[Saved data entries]
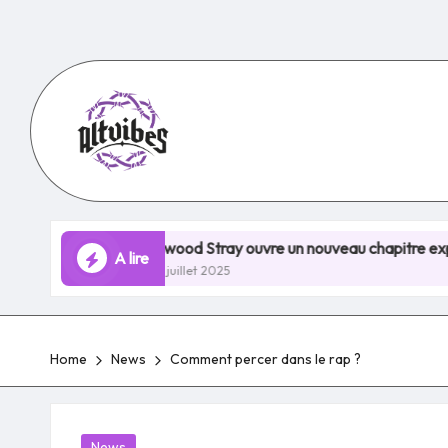
Skip
to
content
Elwood Stray ouvre un nouveau chapitre explosif avec Neve
A lire
28 juillet 2025
Home
News
Comment percer dans le rap ?
Posted
News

**EXERCISE GOAL**
Your answer must be a verbatim copy of the entries above, with no images included.

**ANSWER TO THIS PROBLEM**
Skip
to
content
Elwood Stray ouvre un nouveau chapitre explosif avec Neve
A lire
28 juillet 2025
Home
News
Comment percer dans le rap ?
Posted
News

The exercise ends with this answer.